Elisabeth Moss is fantastic as a preyed upon woman in The Invisible Man. The classic horror film and novel gets a solid reboot from Australian writer/director Leigh Whannell; who takes the plot in a completely different direction. The first two acts are brilliantly atmospheric. Suspense and tension slowly build to evoke primal fears. It's when the blood starts flowing that the film takes a more predictable turn. An unremarkable ending somewhat disappoints. But a strong lead performance and several well-timed scares deliver the frightful goods.
The Invisible Man begins with an abused wife escaping her terrifying and manipulative husband. Cecelia Kass (Elisabeth Moss) gently slips out of bed in the middle of the night. She has carefully hidden a bag with scant belongings. Adrian (Oliver Jackson-Cohen) remains in a deep slumber. She drugged him the night before. Cecelia tiptoes through a seaside mansion filled with exotic electronics. She meets her sister (Harriet Dyer) on a dark road. Her escape is not as clean as she'd hoped.
Cecelia takes refuge at the home of an old friend (Aldis Hodge) and his teenage daughter (Storm Reid). For weeks she is too fearful to leave the house; until surprising news puts her mind at ease. Cecelia finally looks forward to a bright future. Her happiness is short-lived. Strange events occur within the house. She feels someone watching her. Suspicion turns to full blown panic. Everyone tells her she's being irrational. Cecelia knows her husband is torturing her again. He has somehow discovered the key to invisibility.
The Invisible Man at its best points is a one-woman show. Elisabeth Moss sells the premise through visceral acting. She expresses fear from the opening scene. Her mannerisms, facial features, and tearful eyes show imminent peril. It's like she's waiting to be punched in the face. Moss is a master of nonverbal communication and subtle body language. Her character is constantly on edge because she knows the capabilities of a skilled oppressor. Moss is sublime in this role. This particular Universal Monsters movies does not work if you don't believe her.

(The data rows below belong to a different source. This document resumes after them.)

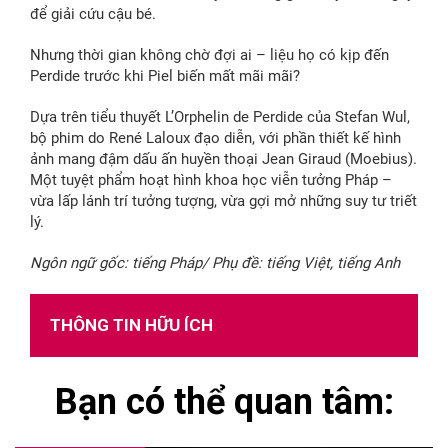
để giải cứu cậu bé.
Nhưng thời gian không chờ đợi ai – liệu họ có kịp đến
Perdide trước khi Piel biến mất mãi mãi?
Dựa trên tiểu thuyết L’Orphelin de Perdide của Stefan Wul,
bộ phim do René Laloux đạo diễn, với phần thiết kế hình
ảnh mang đậm dấu ấn huyền thoại Jean Giraud (Moebius).
Một tuyệt phẩm hoạt hình khoa học viễn tưởng Pháp –
vừa lấp lánh trí tưởng tượng, vừa gợi mở những suy tư triết
lý.
Ngôn ngữ gốc: tiếng Pháp/ Phụ đề: tiếng Việt, tiếng Anh
THÔNG TIN HỮU ÍCH
Bạn có thể quan tâm:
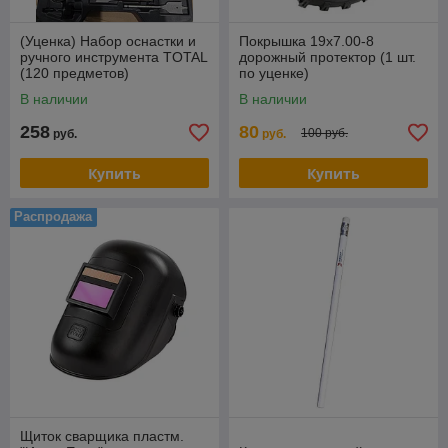
(Уценка) Набор оснастки и
Покрышка 19х7.00-8
ручного инструмента TOTAL
дорожный протектор (1 шт.
(120 предметов)
по уценке)
THKTAC01120
В наличии
В наличии
258
80
100 руб.
руб.
руб.
Купить
Купить
Распродажа
Щиток сварщика пластм.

The initial scenes in the house are well executed by Leigh Whannell. The writer of the Saw and Insidious franchises reaches a new psychological peak. He keeps Elisabeth Moss in tight focus, then quickly cuts back to her reaction shots. The slick editing lets your imagination run wild. Is something behind her? What's in that dark corner? When Cecelia notices a chair in front of her with a ruffled cushion, the camera lingers on that spot. You're looking at an empty seat, but know The Invisible Man is silently observing. Calculating his next twisted move. Whannell nails the jump out of your seat moments.
The Invisible Man becomes rote when the horror theatrics and revenge theme takes over. What was eerie and sinister devolves into gal with gun kicks ass. A fresh take on a horror classic devolves into the pedestrian bullets and blood. There is satisfaction in seeing a subjugated woman turn the tables, but the film was so much smarter until that point. Elisabeth Moss will have you enthralled. The Invisible Man is a Blumhouse production with distribution from Universal Pictures.